La Secretaría de Agricultura y Desarrollo Rural (Sader) informó que las nuevas películas y recubrimientos desarrollados en el estado de Veracruz contienen sustancias naturales como cera de abeja, glicerol, ácido oleico y quitosano, además de hidrocoloides como el alginato, goma laca, goma guar, hidroxipropilmetilcelulosa (HPMC) y otros aditivos que coadyuvan al mejoramiento de las propiedades mecánicas, térmicas y de permeabilidad.

Además de chayote, papaya y mango, diferentes tipos de cítricos han sido usados para probar el nuevo material de recubrimiento natural. El objetivo es transferir esta tecnología para fortalecer varias cadenas productivas de la región centro y sur del país.

Recubrimientos comestibles. En los últimos diez años se ha incrementado en todo el mundo el empleo de películas y recubrimientos comestibles a base de polisacáridos, proteínas, lípidos, aditivos y compuestos activos. Estos apoyos para la protección de las cosechas ahora juega un papel importante para el traslado y comerciualización de los alimentos.

En México, dos grupos diferentes de investigadores mexicanos trabajan desde hace más de un lustro recubrimientos comestibles que pueden ser aplicados en la superficie de frutas (rebanadas o con cáscara) para prolongar el tiempo que pueden ser exhibidas para su venta, sin descomponerse. Uno de los grupos trabaja en la Universidad Nacional Autónoma de México (UNAM) y el otro en la Benemérita Universidad Autónoma de Puebla (BUAP).

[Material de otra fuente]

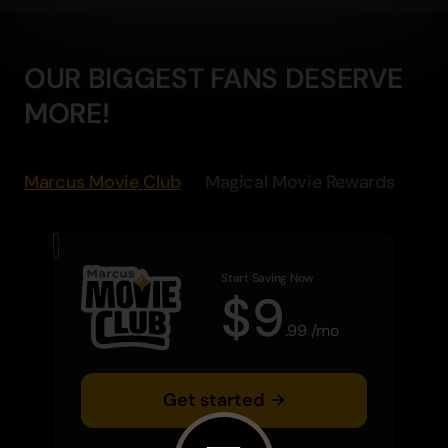
OUR BIGGEST FANS DESERVE
MORE!
Marcus Movie Club
Magical Movie Rewards
Start Saving Now
$
9
.
99
/
mo
Get started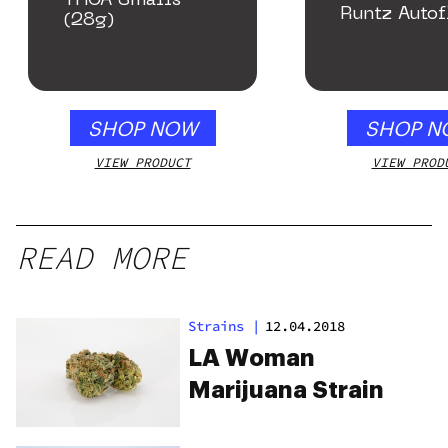
THCA Smalls
Runtz Autof
(28g)
SHOP NOW
SHOP N
VIEW PRODUCT
VIEW PROD
READ MORE
Strains
|
12.04.2018
LA Woman
Marijuana Strain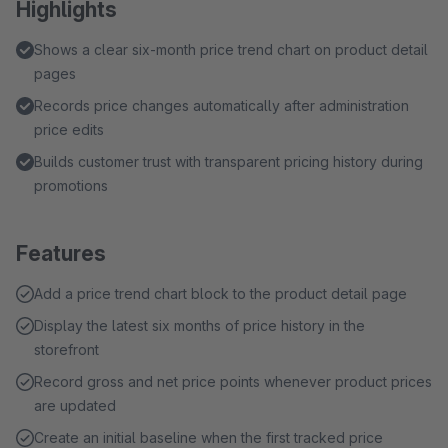
Highlights
Shows a clear six-month price trend chart on product detail
pages
Records price changes automatically after administration
price edits
Builds customer trust with transparent pricing history during
promotions
Features
Add a price trend chart block to the product detail page
Display the latest six months of price history in the
storefront
Record gross and net price points whenever product prices
are updated
Create an initial baseline when the first tracked price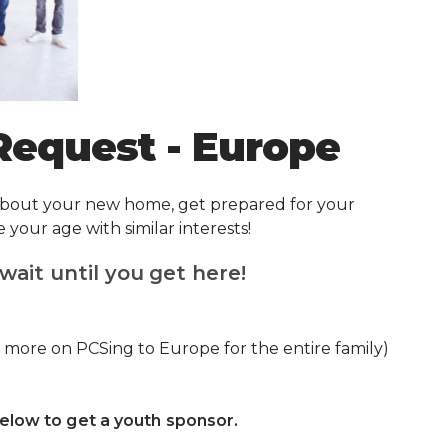
Request - Europe
 about your new home, get prepared for your
our age with similar interests!
wait until you get here!
 more on PCSing to Europe for the entire family)
below to get a youth sponsor.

La UNAM trabaja en la elaboración de una delgada capa protectora, hecha con lípidos comestibles, que puede ser aplicada a fruta rebanada, mientras que la BUAP trabaja con productos naturales antimicrobianos para elaborar una capa protectora con el beneficio de que disminuye el crecimiento de hongo en alimentos hasta un 60%.

Una película y un recubrimiento se diferencian en que la primera es una capa delgada de material comestible, formada por separado para su posterior uso en el producto, mientras que un recubrimiento se aplica sobre la superficie de un alimento, ya sea por inmersión en una disolución o por aspersión.

Estos recubrimientos y películas comestibles son utilizados durante la postcosecha para proteger y conservar productos hortofrutícolas frescos, ya que permiten retrasar el envejecimiento y reducir significativamente la pérdida de peso y agua, así como, el intercambio de gases que influyen en la estabilidad química y crecimiento microbiano.

Además, ayudan a conservar la calidad nutricional, frescura, brillo, color y firmeza, aspectos valorados en los consumidores.

Estas reducciones en los productos hortofrutícolas tienen diversas causas, entre ellas el inadecuado manejo postcosecha, lo que provoca daños físicos y deterioros microbiológicos y fisiológicos, que se traducen en un corto periodo de almacenamiento o vida de anaquel.

En apoyo a estas investigaciones, científicos mexicanos desarrollan tecnologías postcosecha, por cadena alimenticia y por regiones del país, para retardar la senescencia y mantener el producto en su mejor calidad posible.

En esta aportación, a favor del sector agroalimentario nacional participan los especialistas de Colpos: Adriana Contreras Oliva, Josafhat Salinas Ruiz, José Andrés Herrera Corredor y Juan Valente Hidalgo Contreras; por el Instituto Tecnológico Superior de Tierra Blanca: Verónica Saucedo Rivalcoba y Gabriela Hernández Ramírez.